Les textes de Deir Alla sont aussi l’œuvre d’un Balaam, fils de Beor; comme ils sont rédigés en araméen, l’origine de l’auteur ne fait pas de doute : il s’agit des royaumes araméens de Syrie, bien qu’il exerce son activité en Transjordanie, comme le Balaam de la Bible. Rien dans ces textes ne laisse entendre qu’il ait eu quelque affinité avec la religion israélite : il paraît être aussi un devin (« voyant des dieux »), et cette fois, il est nettement polythéiste. Chose étrange, il reçoit aussi ses oracles au cours de la nuit, qu’il ne transmet que le matin. Comme ces oracles sont la volonté d’une déesse en colère qui veut détruire le pays par le feu, Balaam en est profondément troublé.

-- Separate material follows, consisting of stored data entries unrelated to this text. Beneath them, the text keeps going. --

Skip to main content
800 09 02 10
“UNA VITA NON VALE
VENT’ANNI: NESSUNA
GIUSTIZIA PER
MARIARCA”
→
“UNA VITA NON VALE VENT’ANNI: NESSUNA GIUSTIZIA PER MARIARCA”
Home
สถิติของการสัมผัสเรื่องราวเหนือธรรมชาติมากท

Il pleure abondamment, ce qui l’amène à assister au conseil des dieux (un autre trait du prophète israélite : Is 6 et Jr 23,18), qui tâchent d’attendrir la déesse; au lieu de transmettre l’oracle de destruction, Balaam fait donc un pressant appel à la conversion! La malédiction que la déesse ordonne est donc changée en espoir de survie. Toutefois, il faut reconnaître que la malédiction était parfois inévitable puisqu’une liste d’oracles du genre, écrits à l’encre rouge, a pu être déchiffrée. Mais le contexte en est irrémédiablement perdu.

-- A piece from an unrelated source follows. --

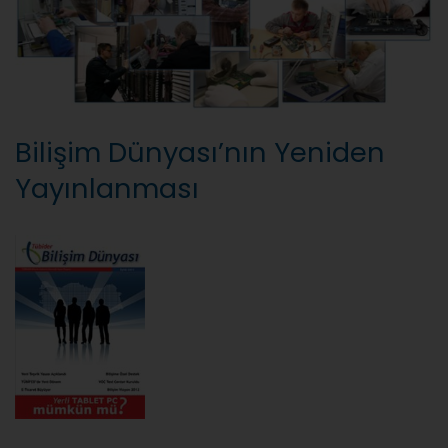
Bilişim Dünyası’nın Yeniden
Yayınlanması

Voilà donc une découverte qui jette beaucoup de lumière sur un épisode quelque peu obscur de l’histoire d’Israël. Ce que nous pouvons conclure, c’est qu’une tradition autour d’un prophète araméen de Transjordanie a été assumée en partie par la foi israélite. Nous devrons donc ré-examiner, d’une manière plus serrée, les relations d’Israël avec ses voisins plus immédiats non seulement sur le plan socio-politique, mais aussi dans le processus de la formulation de sa vie religieuse.
[1] H.J. Franken, Aramaic texts from Deir Alla, Leiden, 1976.
Source : Parabole II/2, décembre 1979.